I work at a company now that has a whole lot of software that is only manually validated. This has caused nothing but regression after regression. Without calculating anything, I would easily bet anyone, even to odds like 10000:1, that if we get a majority of the code called, which means > 50%, through automated tests, it will save the company tremendous money. And I mean, the amount of time getting the tests written will save the company money over the long term. If you have to see the neverending story of our bug list, you'll know what I'm talking about.
Making tests count is the problem. These "unit-oriented TDD mocks" that want small little tests on everything seem to be working on a problem I've never had to write. That is: a set of services where most of the code manipulates a database. This can be seen like a gigantic global side-effect system. You write code, and you tweak this other thing, outside of the confines of your process' RAM. What this means is each unit test really has to integrate with a database-oriented test.
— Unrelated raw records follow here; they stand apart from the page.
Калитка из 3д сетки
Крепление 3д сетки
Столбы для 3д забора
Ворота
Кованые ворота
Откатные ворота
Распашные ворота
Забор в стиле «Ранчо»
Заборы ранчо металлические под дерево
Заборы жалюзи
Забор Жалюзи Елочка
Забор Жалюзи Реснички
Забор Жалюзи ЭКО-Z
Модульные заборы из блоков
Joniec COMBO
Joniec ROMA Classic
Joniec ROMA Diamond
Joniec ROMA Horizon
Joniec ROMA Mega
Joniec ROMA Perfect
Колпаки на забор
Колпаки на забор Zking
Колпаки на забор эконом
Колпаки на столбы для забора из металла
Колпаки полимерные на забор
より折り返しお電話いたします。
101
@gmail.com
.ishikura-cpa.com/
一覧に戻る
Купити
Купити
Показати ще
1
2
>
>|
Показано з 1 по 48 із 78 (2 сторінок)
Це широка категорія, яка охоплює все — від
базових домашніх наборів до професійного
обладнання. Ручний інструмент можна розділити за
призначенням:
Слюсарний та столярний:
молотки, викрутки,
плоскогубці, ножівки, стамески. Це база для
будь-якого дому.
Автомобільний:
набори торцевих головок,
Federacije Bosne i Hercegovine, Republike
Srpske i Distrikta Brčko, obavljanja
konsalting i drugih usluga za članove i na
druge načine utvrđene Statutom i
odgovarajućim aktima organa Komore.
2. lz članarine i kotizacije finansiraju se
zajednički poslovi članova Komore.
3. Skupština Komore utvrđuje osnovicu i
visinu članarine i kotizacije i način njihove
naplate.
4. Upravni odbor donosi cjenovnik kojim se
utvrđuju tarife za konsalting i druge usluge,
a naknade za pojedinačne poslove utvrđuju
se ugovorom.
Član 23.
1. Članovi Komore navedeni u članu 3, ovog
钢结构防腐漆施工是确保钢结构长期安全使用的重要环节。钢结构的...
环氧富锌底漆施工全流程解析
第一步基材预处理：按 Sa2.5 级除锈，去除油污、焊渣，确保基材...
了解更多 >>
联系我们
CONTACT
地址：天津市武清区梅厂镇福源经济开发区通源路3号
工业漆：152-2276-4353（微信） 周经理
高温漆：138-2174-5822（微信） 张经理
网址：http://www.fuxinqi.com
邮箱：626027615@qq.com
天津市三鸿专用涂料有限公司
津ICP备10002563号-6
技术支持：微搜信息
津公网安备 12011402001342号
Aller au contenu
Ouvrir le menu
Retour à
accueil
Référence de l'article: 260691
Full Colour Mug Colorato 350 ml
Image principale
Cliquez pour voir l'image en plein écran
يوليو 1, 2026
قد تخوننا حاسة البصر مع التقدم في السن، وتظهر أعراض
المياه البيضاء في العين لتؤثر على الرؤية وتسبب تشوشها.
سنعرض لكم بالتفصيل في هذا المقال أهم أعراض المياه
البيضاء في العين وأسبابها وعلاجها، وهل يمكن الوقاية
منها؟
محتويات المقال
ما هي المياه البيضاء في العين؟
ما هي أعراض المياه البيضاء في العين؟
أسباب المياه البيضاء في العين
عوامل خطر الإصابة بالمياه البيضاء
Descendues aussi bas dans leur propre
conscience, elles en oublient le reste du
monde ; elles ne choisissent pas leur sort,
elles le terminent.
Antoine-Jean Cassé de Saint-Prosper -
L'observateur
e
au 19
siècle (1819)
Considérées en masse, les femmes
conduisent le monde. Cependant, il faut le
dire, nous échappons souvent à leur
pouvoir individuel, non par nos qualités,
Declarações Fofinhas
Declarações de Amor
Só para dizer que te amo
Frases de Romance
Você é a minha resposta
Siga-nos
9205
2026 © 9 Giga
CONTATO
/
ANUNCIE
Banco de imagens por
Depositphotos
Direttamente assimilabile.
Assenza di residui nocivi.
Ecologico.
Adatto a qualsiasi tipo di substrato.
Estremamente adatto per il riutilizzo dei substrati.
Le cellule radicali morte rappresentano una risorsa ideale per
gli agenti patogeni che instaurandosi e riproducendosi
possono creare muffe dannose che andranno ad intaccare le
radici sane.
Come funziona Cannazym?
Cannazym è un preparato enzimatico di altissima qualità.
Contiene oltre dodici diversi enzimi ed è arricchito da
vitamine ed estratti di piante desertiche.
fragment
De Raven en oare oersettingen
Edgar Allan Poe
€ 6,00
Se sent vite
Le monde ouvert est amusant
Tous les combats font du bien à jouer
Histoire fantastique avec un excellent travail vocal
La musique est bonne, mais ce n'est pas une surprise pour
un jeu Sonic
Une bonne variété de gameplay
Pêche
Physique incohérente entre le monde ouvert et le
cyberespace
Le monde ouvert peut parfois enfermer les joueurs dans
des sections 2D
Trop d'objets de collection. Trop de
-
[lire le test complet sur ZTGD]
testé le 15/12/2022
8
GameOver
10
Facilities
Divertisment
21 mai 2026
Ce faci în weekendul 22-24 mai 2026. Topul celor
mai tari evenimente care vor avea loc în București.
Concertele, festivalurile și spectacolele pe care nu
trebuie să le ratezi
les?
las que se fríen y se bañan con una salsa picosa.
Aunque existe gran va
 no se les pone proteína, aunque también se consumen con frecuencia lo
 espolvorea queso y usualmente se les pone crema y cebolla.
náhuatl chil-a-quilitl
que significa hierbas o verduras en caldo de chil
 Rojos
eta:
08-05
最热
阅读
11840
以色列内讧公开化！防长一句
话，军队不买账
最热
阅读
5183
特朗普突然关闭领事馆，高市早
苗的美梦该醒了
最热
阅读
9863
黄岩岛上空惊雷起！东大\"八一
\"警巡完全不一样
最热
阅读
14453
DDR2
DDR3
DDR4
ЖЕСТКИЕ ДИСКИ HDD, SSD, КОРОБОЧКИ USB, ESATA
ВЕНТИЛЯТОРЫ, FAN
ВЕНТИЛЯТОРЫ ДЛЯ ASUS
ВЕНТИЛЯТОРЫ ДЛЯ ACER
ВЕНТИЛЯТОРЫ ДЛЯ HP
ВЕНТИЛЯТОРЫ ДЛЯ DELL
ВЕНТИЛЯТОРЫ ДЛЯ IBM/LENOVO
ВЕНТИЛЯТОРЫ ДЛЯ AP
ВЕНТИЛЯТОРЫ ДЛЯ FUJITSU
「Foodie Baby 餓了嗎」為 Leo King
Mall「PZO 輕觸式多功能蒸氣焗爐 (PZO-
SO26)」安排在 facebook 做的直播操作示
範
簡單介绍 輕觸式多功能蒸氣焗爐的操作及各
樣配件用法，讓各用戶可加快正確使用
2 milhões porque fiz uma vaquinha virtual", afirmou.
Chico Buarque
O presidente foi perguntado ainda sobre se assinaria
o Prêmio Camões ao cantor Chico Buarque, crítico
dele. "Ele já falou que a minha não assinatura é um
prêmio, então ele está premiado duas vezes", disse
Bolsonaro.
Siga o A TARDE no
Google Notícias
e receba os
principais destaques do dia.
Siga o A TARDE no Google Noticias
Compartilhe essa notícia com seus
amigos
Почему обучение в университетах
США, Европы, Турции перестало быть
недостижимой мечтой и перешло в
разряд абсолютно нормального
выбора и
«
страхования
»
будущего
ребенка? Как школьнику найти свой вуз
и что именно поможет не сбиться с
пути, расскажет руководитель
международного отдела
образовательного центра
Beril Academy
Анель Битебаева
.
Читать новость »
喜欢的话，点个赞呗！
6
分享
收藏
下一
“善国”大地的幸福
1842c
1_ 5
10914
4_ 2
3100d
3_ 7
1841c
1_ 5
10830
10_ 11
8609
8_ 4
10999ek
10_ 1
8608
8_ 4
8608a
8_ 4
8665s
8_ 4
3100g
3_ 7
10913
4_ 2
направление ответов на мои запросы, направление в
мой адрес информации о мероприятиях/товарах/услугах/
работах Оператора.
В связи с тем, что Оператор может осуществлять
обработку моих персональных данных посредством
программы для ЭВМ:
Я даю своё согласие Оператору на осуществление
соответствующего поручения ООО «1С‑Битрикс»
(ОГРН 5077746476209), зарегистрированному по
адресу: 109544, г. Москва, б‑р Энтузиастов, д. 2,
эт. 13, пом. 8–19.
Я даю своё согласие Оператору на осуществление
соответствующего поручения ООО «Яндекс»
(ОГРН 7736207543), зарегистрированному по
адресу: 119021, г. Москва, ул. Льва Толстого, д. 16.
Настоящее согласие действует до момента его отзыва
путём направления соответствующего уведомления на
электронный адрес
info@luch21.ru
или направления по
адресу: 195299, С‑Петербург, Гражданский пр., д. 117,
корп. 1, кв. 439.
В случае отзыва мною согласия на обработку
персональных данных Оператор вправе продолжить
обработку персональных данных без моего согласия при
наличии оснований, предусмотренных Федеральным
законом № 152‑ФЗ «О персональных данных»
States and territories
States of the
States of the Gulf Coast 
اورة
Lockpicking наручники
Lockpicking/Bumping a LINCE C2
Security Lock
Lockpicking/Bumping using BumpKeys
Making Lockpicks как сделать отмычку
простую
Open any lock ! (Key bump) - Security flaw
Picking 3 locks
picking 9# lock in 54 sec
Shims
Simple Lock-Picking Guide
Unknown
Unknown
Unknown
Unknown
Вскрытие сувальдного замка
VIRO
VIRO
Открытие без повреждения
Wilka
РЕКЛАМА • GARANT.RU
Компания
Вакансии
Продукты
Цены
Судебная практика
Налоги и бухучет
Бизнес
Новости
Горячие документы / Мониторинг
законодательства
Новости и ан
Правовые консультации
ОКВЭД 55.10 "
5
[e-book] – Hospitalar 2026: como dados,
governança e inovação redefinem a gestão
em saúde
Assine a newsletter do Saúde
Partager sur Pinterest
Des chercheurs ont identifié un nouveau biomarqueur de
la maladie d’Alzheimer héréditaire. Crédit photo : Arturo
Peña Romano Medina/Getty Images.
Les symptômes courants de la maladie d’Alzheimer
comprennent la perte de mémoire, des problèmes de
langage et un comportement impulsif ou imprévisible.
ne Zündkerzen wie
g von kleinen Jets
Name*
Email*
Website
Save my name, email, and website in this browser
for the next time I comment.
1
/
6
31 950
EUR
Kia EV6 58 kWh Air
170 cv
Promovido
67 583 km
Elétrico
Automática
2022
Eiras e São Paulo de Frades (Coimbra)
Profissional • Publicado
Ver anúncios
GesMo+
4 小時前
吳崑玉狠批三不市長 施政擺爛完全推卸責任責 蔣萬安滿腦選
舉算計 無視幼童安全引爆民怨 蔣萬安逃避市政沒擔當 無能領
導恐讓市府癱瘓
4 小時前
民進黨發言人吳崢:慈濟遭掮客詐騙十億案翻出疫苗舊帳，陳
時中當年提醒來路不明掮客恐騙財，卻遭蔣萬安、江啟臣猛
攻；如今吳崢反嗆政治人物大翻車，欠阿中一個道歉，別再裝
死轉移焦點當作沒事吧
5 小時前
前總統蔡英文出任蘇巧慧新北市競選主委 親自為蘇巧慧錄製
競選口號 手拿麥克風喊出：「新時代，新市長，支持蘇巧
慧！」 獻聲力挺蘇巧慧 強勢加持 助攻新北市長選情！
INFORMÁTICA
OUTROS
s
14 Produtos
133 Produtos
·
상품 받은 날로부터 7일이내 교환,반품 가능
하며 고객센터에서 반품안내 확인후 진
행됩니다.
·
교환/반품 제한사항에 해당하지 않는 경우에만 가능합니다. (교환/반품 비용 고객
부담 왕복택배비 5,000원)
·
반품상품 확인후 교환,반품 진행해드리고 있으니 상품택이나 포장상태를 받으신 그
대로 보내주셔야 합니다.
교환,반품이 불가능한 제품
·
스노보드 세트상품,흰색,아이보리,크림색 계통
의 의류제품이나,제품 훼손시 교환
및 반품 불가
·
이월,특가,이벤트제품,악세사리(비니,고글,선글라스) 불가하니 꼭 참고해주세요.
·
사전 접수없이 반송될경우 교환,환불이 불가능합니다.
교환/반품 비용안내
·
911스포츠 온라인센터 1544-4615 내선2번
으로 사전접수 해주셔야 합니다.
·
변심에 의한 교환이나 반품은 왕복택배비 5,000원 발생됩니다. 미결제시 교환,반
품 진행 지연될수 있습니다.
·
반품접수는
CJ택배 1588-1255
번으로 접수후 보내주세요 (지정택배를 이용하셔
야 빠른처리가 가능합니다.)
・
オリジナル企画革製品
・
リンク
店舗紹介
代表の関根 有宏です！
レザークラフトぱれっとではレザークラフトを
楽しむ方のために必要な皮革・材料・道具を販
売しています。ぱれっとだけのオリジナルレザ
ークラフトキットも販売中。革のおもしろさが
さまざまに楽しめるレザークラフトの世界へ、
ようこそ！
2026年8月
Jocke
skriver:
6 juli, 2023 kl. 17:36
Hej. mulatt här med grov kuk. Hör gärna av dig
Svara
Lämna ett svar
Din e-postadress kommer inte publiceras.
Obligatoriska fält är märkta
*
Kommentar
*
Which doesn't really fit the definition of "unit" test, because sometimes you have:
- Code and schemas.
- Often more than one DB element.
- Often, code that mirrors the schema, and code that stores it.
My personal testing-oriented list of principles has become:
- Define your components, and test the interaction at this level.
- Cover as much as you can automatically easily.
- If you have code that can not be called via your component interface, you probably don't need it.
- Remove brittle tests.
- Avoid dependencies on specialized configuration.
- Make configuration painless.
I'm sure this list will be refined over time.